# [WHAT TO PRODUCE]
The data must be copied over exactly and in full.

[INFORMATION PROVIDED Boundary: Start]

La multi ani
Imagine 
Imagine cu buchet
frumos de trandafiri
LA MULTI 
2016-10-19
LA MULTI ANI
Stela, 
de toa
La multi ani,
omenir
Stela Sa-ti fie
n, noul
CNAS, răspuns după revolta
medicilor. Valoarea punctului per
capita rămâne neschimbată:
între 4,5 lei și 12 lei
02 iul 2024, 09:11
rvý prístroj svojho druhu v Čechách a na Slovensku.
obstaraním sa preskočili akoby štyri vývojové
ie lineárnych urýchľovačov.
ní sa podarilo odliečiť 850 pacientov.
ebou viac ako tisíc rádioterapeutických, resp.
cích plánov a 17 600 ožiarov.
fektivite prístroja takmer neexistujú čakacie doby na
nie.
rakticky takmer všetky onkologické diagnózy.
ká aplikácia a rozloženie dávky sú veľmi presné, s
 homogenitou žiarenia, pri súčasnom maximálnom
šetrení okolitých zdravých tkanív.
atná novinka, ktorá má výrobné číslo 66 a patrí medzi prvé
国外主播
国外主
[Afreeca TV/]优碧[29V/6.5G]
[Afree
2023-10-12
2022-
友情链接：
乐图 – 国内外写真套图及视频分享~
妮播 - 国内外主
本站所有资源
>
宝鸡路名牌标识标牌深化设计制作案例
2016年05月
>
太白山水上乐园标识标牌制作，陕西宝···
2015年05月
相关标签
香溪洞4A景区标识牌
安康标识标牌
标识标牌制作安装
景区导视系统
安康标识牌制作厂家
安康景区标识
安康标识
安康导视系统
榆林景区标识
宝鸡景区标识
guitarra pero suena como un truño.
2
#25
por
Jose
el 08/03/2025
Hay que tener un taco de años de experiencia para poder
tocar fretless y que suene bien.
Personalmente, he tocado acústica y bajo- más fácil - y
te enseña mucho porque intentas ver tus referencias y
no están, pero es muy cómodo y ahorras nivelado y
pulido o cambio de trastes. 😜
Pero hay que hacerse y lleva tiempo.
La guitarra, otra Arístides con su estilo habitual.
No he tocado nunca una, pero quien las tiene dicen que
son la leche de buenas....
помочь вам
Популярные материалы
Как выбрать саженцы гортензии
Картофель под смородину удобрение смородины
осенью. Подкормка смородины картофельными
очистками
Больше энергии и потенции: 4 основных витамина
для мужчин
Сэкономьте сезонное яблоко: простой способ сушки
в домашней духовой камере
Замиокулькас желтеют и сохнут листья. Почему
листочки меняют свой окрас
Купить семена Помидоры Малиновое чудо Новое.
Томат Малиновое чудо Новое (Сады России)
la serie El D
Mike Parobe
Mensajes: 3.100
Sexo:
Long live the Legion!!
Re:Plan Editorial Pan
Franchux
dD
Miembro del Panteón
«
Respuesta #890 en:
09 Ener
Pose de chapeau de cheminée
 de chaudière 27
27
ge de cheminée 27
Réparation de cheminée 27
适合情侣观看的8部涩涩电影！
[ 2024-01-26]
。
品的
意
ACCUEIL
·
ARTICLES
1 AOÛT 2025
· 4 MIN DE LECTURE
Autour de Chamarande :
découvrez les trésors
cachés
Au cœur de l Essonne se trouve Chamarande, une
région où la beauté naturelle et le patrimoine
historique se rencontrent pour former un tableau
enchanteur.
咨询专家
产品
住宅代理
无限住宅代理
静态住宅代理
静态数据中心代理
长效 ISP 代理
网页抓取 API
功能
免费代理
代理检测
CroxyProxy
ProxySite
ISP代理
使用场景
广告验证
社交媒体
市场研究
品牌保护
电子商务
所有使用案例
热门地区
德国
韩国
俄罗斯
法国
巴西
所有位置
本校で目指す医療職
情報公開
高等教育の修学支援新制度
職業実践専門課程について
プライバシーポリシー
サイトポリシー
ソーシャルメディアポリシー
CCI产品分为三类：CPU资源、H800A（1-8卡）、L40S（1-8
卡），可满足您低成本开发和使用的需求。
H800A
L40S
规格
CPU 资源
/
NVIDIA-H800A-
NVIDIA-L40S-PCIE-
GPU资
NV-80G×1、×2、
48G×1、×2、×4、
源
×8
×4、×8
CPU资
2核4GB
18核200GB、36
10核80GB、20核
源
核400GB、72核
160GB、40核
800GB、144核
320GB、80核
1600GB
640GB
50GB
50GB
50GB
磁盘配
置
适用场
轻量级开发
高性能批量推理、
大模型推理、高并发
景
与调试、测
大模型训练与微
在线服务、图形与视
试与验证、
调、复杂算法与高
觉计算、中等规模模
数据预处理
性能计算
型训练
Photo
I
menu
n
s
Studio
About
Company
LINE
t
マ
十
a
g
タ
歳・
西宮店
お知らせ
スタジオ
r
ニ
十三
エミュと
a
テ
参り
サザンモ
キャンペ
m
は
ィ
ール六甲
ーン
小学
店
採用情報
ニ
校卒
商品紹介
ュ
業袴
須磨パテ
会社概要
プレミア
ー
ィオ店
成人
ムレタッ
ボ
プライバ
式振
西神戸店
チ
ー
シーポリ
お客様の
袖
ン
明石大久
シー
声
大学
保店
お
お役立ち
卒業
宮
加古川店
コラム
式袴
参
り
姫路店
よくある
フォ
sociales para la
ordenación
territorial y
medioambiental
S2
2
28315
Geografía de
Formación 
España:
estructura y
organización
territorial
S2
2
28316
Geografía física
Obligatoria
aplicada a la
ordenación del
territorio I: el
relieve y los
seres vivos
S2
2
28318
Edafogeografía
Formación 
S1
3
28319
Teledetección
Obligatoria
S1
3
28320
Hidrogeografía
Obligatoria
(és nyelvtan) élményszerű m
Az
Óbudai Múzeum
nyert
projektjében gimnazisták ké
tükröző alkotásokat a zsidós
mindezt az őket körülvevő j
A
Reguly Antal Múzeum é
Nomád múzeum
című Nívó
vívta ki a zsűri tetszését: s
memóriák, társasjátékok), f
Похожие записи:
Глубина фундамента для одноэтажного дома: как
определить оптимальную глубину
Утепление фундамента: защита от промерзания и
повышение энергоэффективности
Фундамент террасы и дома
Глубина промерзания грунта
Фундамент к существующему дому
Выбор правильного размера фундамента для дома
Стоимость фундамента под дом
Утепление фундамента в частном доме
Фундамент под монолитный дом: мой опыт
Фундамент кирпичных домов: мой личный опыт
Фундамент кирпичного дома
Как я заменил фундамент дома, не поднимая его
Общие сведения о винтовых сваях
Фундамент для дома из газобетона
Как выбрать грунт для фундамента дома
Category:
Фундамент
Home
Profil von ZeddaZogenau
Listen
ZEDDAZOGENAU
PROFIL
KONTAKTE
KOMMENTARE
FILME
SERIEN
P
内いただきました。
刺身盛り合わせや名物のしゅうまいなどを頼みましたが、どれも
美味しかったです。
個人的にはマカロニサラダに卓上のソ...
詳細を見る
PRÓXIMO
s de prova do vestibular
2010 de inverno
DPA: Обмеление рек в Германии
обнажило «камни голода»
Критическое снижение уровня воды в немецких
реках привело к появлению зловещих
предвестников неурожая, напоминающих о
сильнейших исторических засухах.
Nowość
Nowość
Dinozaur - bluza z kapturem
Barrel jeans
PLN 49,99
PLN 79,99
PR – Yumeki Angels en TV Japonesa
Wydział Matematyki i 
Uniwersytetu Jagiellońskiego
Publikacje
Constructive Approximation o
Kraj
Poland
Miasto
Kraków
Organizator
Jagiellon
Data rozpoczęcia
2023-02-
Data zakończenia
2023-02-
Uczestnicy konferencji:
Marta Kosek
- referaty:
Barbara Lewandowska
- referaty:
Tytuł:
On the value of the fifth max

[INFORMATION PROVIDED Boundary: End]

# [ANSWER TO THE EXERCISE]
La multi ani
Imagine 
Imagine cu buchet
frumos de trandafiri
LA MULTI 
2016-10-19
LA MULTI ANI
Stela, 
de toa
La multi ani,
omenir
Stela Sa-ti fie
n, noul
CNAS, răspuns după revolta
medicilor. Valoarea punctului per
capita rămâne neschimbată:
între 4,5 lei și 12 lei
02 iul 2024, 09:11
rvý prístroj svojho druhu v Čechách a na Slovensku.
obstaraním sa preskočili akoby štyri vývojové
ie lineárnych urýchľovačov.
ní sa podarilo odliečiť 850 pacientov.
ebou viac ako tisíc rádioterapeutických, resp.
cích plánov a 17 600 ožiarov.
fektivite prístroja takmer neexistujú čakacie doby na
nie.
rakticky takmer všetky onkologické diagnózy.
ká aplikácia a rozloženie dávky sú veľmi presné, s
 homogenitou žiarenia, pri súčasnom maximálnom
šetrení okolitých zdravých tkanív.
atná novinka, ktorá má výrobné číslo 66 a patrí medzi prvé
国外主播
国外主
[Afreeca TV/]优碧[29V/6.5G]
[Afree
2023-10-12
2022-
友情链接：
乐图 – 国内外写真套图及视频分享~
妮播 - 国内外主
本站所有资源
>
宝鸡路名牌标识标牌深化设计制作案例
2016年05月
>
太白山水上乐园标识标牌制作，陕西宝···
2015年05月
相关标签
香溪洞4A景区标识牌
安康标识标牌
标识标牌制作安装
景区导视系统
安康标识牌制作厂家
安康景区标识
安康标识
安康导视系统
榆林景区标识
宝鸡景区标识
guitarra pero suena como un truño.
2
#25
por
Jose
el 08/03/2025
Hay que tener un taco de años de experiencia para poder
tocar fretless y que suene bien.
Personalmente, he tocado acústica y bajo- más fácil - y
te enseña mucho porque intentas ver tus referencias y
no están, pero es muy cómodo y ahorras nivelado y
pulido o cambio de trastes. 😜
Pero hay que hacerse y lleva tiempo.
La guitarra, otra Arístides con su estilo habitual.
No he tocado nunca una, pero quien las tiene dicen que
son la leche de buenas....
помочь вам
Популярные материалы
Как выбрать саженцы гортензии
Картофель под смородину удобрение смородины
осенью. Подкормка смородины картофельными
очистками
Больше энергии и потенции: 4 основных витамина
для мужчин
Сэкономьте сезонное яблоко: простой способ сушки
в домашней духовой камере
Замиокулькас желтеют и сохнут листья. Почему
листочки меняют свой окрас
Купить семена Помидоры Малиновое чудо Новое.
Томат Малиновое чудо Новое (Сады России)
la serie El D
Mike Parobe
Mensajes: 3.100
Sexo:
Long live the Legion!!
Re:Plan Editorial Pan
Franchux
dD
Miembro del Panteón
«
Respuesta #890 en:
09 Ener
Pose de chapeau de cheminée
 de chaudière 27
27
ge de cheminée 27
Réparation de cheminée 27
适合情侣观看的8部涩涩电影！
[ 2024-01-26]
。
品的
意
ACCUEIL
·
ARTICLES
1 AOÛT 2025
· 4 MIN DE LECTURE
Autour de Chamarande :
découvrez les trésors
cachés
Au cœur de l Essonne se trouve Chamarande, une
région où la beauté naturelle et le patrimoine
historique se rencontrent pour former un tableau
enchanteur.
咨询专家
产品
住宅代理
无限住宅代理
静态住宅代理
静态数据中心代理
长效 ISP 代理
网页抓取 API
功能
免费代理
代理检测
CroxyProxy
ProxySite
ISP代理
使用场景
广告验证
社交媒体
市场研究
品牌保护
电子商务
所有使用案例
热门地区
德国
韩国
俄罗斯
法国
巴西
所有位置
本校で目指す医療職
情報公開
高等教育の修学支援新制度
職業実践専門課程について
プライバシーポリシー
サイトポリシー
ソーシャルメディアポリシー
CCI产品分为三类：CPU资源、H800A（1-8卡）、L40S（1-8
卡），可满足您低成本开发和使用的需求。
H800A
L40S
规格
CPU 资源
/
NVIDIA-H800A-
NVIDIA-L40S-PCIE-
GPU资
NV-80G×1、×2、
48G×1、×2、×4、
源
×8
×4、×8
CPU资
2核4GB
18核200GB、36
10核80GB、20核
源
核400GB、72核
160GB、40核
800GB、144核
320GB、80核
1600GB
640GB
50GB
50GB
50GB
磁盘配
置
适用场
轻量级开发
高性能批量推理、
大模型推理、高并发
景
与调试、测
大模型训练与微
在线服务、图形与视
试与验证、
调、复杂算法与高
觉计算、中等规模模
数据预处理
性能计算
型训练
Photo
I
menu
n
s
Studio
About
Company
LINE
t
マ
十
a
g
タ
歳・
西宮店
お知らせ
スタジオ
r
ニ
十三
エミュと
a
テ
参り
サザンモ
キャンペ
m
は
ィ
ール六甲
ーン
小学
店
採用情報
ニ
校卒
商品紹介
ュ
業袴
須磨パテ
会社概要
プレミア
ー
ィオ店
成人
ムレタッ
ボ
プライバ
式振
西神戸店
チ
ー
シーポリ
お客様の
袖
ン
明石大久
シー
声
大学
保店
お
お役立ち
卒業
宮
加古川店
コラム
式袴
参
り
姫路店
よくある
フォ
sociales para la
ordenación
territorial y
medioambiental
S2
2
28315
Geografía de
Formación 
España:
estructura y
organización
territorial
S2
2
28316
Geografía física
Obligatoria
aplicada a la
ordenación del
territorio I: el
relieve y los
seres vivos
S2
2
28318
Edafogeografía
Formación 
S1
3
28319
Teledetección
Obligatoria
S1
3
28320
Hidrogeografía
Obligatoria
(és nyelvtan) élményszerű m
Az
Óbudai Múzeum
nyert
projektjében gimnazisták ké
tükröző alkotásokat a zsidós
mindezt az őket körülvevő j
A
Reguly Antal Múzeum é
Nomád múzeum
című Nívó
vívta ki a zsűri tetszését: s
memóriák, társasjátékok), f
Похожие записи:
Глубина фундамента для одноэтажного дома: как
определить оптимальную глубину
Утепление фундамента: защита от промерзания и
повышение энергоэффективности
Фундамент террасы и дома
Глубина промерзания грунта
Фундамент к существующему дому
Выбор правильного размера фундамента для дома
Стоимость фундамента под дом
Утепление фундамента в частном доме
Фундамент под монолитный дом: мой опыт
Фундамент кирпичных домов: мой личный опыт
Фундамент кирпичного дома
Как я заменил фундамент дома, не поднимая его
Общие сведения о винтовых сваях
Фундамент для дома из газобетона
Как выбрать грунт для фундамента дома
Category:
Фундамент
Home
Profil von ZeddaZogenau
Listen
ZEDDAZOGENAU
PROFIL
KONTAKTE
KOMMENTARE
FILME
SERIEN
P
内いただきました。
刺身盛り合わせや名物のしゅうまいなどを頼みましたが、どれも
美味しかったです。
個人的にはマカロニサラダに卓上のソ...
詳細を見る
PRÓXIMO
s de prova do vestibular
2010 de inverno
DPA: Обмеление рек в Германии
обнажило «камни голода»
Критическое снижение уровня воды в немецких
реках привело к появлению зловещих
предвестников неурожая, напоминающих о
сильнейших исторических засухах.
Nowość
Nowość
Dinozaur - bluza z kapturem
Barrel jeans
PLN 49,99
PLN 79,99
PR – Yumeki Angels en TV Japonesa
Wydział Matematyki i 
Uniwersytetu Jagiellońskiego
Publikacje
Constructive Approximation o
Kraj
Poland
Miasto
Kraków
Organizator
Jagiellon
Data rozpoczęcia
2023-02-
Data zakończenia
2023-02-
Uczestnicy konferencji:
Marta Kosek
- referaty:
Barbara Lewandowska
- referaty:
Tytuł:
On the value of the fifth max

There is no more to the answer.